In Silicon Valley, hiring humans (other than triathlete-mathletes) is always less preferable than programming machines to do something. Google cannot eradicate its demand for yellow-badge-tier labor, but it can make these workers invisible. “As long as the data gets collected, that’s all that matters,” a Google Street View driver once told me. I appreciated his stories about what music he would play in the car, driving around and photographing his surroundings for the map.
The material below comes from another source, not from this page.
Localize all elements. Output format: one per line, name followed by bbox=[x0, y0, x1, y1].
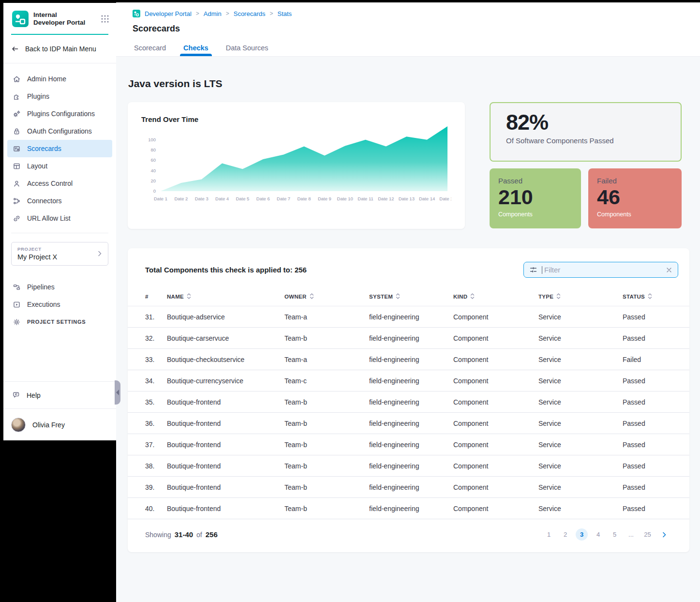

Once he met up with some of the other drivers at the New York International Auto Show. But all his human experience is erased from how Google Street View presents the images he created. A user browsing Google Street View might assume, very reasonably, that a machine created them. It is photography without a human perspective, but humans, indeed, are the ones who have photographed these panoramas. Sometimes Street View is an accidental paparazzo: Jean-Luc Godard and Anne-Marie Miéville were stitched in the fabric of Google’s panoramas of Rolle, Switzerland. Leonard Cohen, on a lawn chair outside his home, became a frozen landmark in Street View documentation of Los Angeles. The picture was taken shortly before he passed away. There’s no way to tell if the driver recognized these public figures. A driver is expected to perform as a robot would under these circumstances. Only rare glimpses, like the reflection of a car in a mirrored skyscraper, remind the user that you are observing another person’s experience.